Il termine ‘couture’ porta subito alla mente un mondo di abiti lussuosi, fatti a mano e su misura, creati con tessuti pregiati, fitti ricami, fiocchi, balze o tagli apparentemente semplicissimi ma realizzati con tecniche laboriose che richiedono tempo e maestria, come il taglio sbieco o il moulage.
La couture racchiude in sé il vero potere della moda, quello di far sognare e desiderare un mondo migliore attraverso gli abiti.
Oggi molto di ciò sembra obsoleto, in un mondo che consuma a una velocità senza precedenti, dove il valore dei vestiti è stato seppellito sotto una montagna di felpe, sneakers e finta ‘coolness’.
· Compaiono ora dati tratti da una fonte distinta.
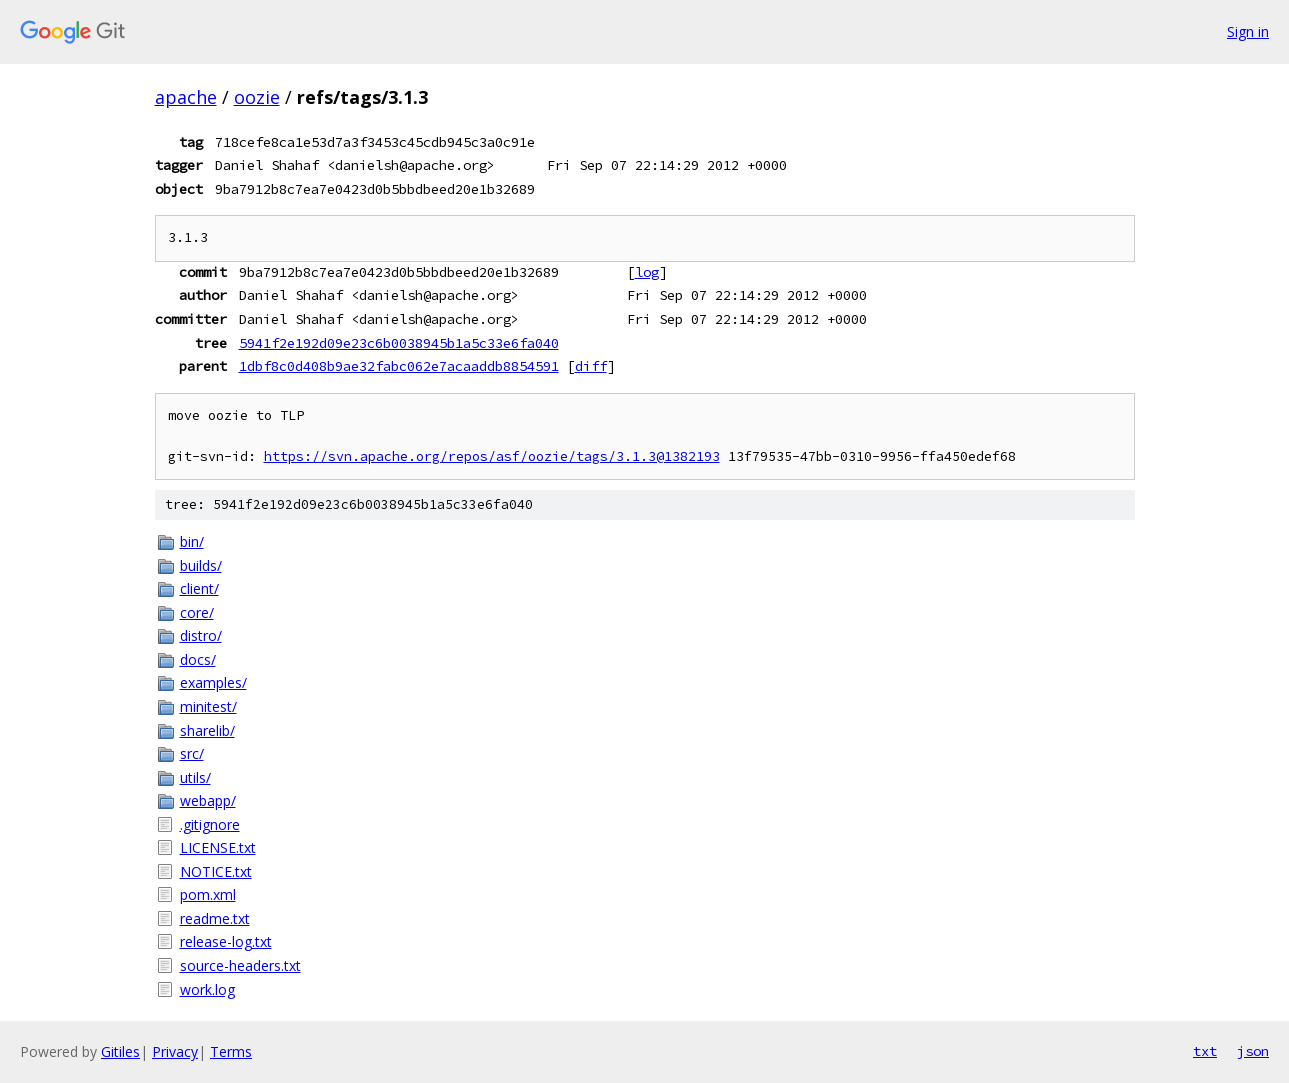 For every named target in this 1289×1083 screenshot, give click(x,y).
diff (591, 366)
Simon Cracker ha già nel suo DNA l’idea di unicità e di lavoro manuale, che necessita di tempo e cura. L’idea di ‘poorcouture’ nasce dalla voglia di guardare anche all’alta moda da un altro punto di vista: la nostra couture ha in sé gli stessi principi ma prende vita con materiali di scarto e abiti upcycled, che tornano sui corpi in maniera ancora più curata e spettacolare. Non c’è nostalgia, ma desiderio di usare il passato per ‘rompere’ con un presente che non ci soddisfa.
Il pensiero della couture come pratica vetusta viene così sovvertito: i copriletto si plasmano in gonne a pieghe sontuose, i ganci delle tende diventano gorgiere, un completo di denim riciclato può andare al ballo di Cenerentola, le strisce di seta e garza, scarti di produzione, si modellano sul corpo grazie al silicone e un vecchio paracadute si trasforma in un abito da sposa dallo strascico lunghissimo. I gioielli e le decorazioni sono ditali e spille da balia: punk e sartoria trovano così la via per comunicare.